Raising awareness of cross-domain URL selections

Monday, October 31, 2011

A piece of content can often be reached via several URLs, not all of which may be on the same domain. A common example we've talked about over the years is having the same content available on more than one URL, an issue known as duplicate content. When we discover a group of pages with duplicate content, Google uses algorithms to select one representative URL for that content. A group of pages may contain URLs from the same site or from different sites. When the representative URL is selected from a group with different sites the selection is called a cross-domain URL selection. To take a simple example, if the group of URLs contains one URL from a.com and one URL from b.com and our algorithms select the URL from b.com, the a.com URL may no longer be shown in our search results and may see a drop in search-referred traffic.

Webmasters can greatly influence our algorithms' selections using one of the currently supported mechanisms to indicate the preferred URL, for example using rel="canonical" elements or 301 redirects. In most cases, the decisions our algorithms make in this regard correctly reflect the webmaster's intent. However, in some rare cases we've also found many webmasters are confused as to why it has happened and what they can do if they believe the selection is incorrect.

To be transparent about cross-domain URL selection decisions, we're launching new Webmaster Tools messages that will attempt to notify webmasters when our algorithms select an external URL instead of one from their website. The details about how these messages work are in our Help Center article about the topic, and in this blog post we'll discuss the different scenarios in which you may see a cross-domain URL selection and what you can do to fix any selections you believe are incorrect.

Common causes of cross-domain URL selection

There are many scenarios that can lead our algorithms to select URLs across domains.
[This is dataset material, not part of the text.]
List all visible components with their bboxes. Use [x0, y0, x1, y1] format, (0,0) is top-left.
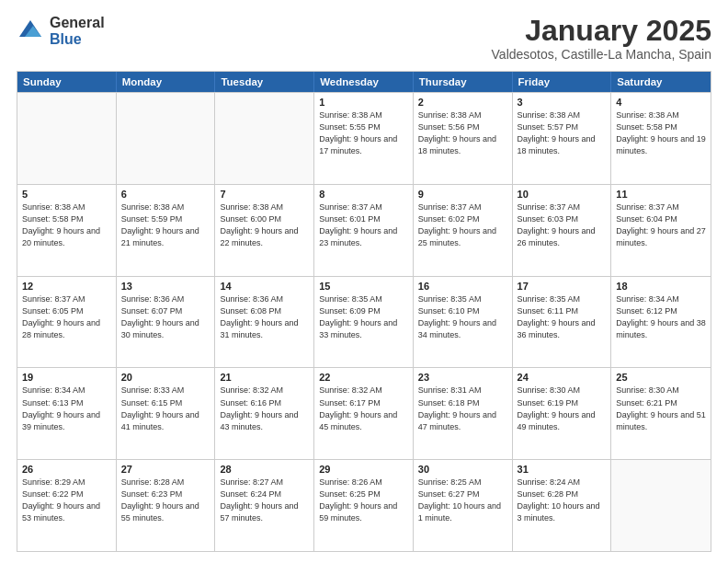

In most cases, our algorithms select a URL based on signals that the webmaster implemented to influence the decision. For example, a webmaster following our guidelines and best practices for moving websites is effectively signalling that the URLs on their new website are the ones they prefer for Google to select. If you're moving your website and see these new messages in Webmaster Tools, you can take that as confirmation that our algorithms have noticed.

However, we regularly see webmasters ask questions when our algorithms select a URL they did not want selected. When your website is involved in a cross-domain selection, and you believe the selection is incorrect (that is, not your intention), there are several strategies to improve the situation. Here are some of the common causes of unexpected cross-domain URL selections that we've seen, and how to fix them:

  1. Duplicate content, including multi-regional websites: We regularly see webmasters use substantially the same content in the same language on multiple domains, sometimes inadvertently and sometimes to geotarget the content. For example, it's common to see a webmaster set up the same English language website on both example.com and example.net, or a German language website hosted on a.de, a.at, and a.ch.Depending on your website and your users, you can use one of the currently-supported canonicalization techniques to signal to our algorithms which URLs you wish selected. Please see the following articles about this topic:
  2. Configuration mistakes: Certain types of misconfigurations can lead our algorithms to make an incorrect decision. Examples of misconfiguration scenarios include:
    1. Incorrect canonicalization: Incorrect usage of canonicalization techniques pointing to URLs on an external website can lead our algorithms to select the external URLs to show in our search results. We've seen this happen with misconfigured content management systems (CMS) or CMS plugins installed by the webmaster. To fix this kind of situation, find how your website is incorrectly indicating the canonical URL preference (for example, through incorrect usage of a rel="canonical" element or a 301 redirect) and fix that.
    2. Misconfigured servers: Sometimes we see hosting misconfigurations where content from site a.com is returned for URLs on b.com. A similar case occurs when two unrelated web servers return identical soft 404 pages that we may fail to detect as error pages. In both situations we may assume the same content is being returned from two different sites and our algorithms may incorrectly select the a.com URL as the canonical of the b.com URL.You will need to investigate which part of your website's serving infrastructure is misconfigured. For example, your server may be returning HTTP 200 (success) status codes for error pages, or your server might be confusing requests across different domains hosted on it. Once you find the root cause of the issue, work with your server admins to correct the configuration.
  3. Malicious website attacks: Some attacks on websites introduce code that can cause undesired canonicalization. For example, the malicious code might cause the website to return an HTTP 301 redirect or insert a cross-domain rel="canonical" link element into the HTML <head> or HTTP header, usually pointing to an external URL hosting malicious content. In these cases our algorithms may select the malicious or spammy URL instead of the URL on the compromised website.In this situation, please follow our guidance on cleaning your site and submit a reconsideration request when done. To identify cloaked attacks, you can use the Fetch as Googlebot function in Webmaster Tools to see your page's content as Googlebot sees it.

In rare situations, our algorithms may select a URL from an external site that is hosting your content without your permission. If you believe that another site is duplicating your content in violation of copyright law, you may contact the site's host to request removal. In addition, you can request that Google remove the infringing page from our search results by filing a request under the Digital Millennium Copyright Act.

And as always, if you need help in identifying the cause of an incorrect decision or how to fix it, you can see our Help Center article about this topic and ask in our Webmaster Help Forum.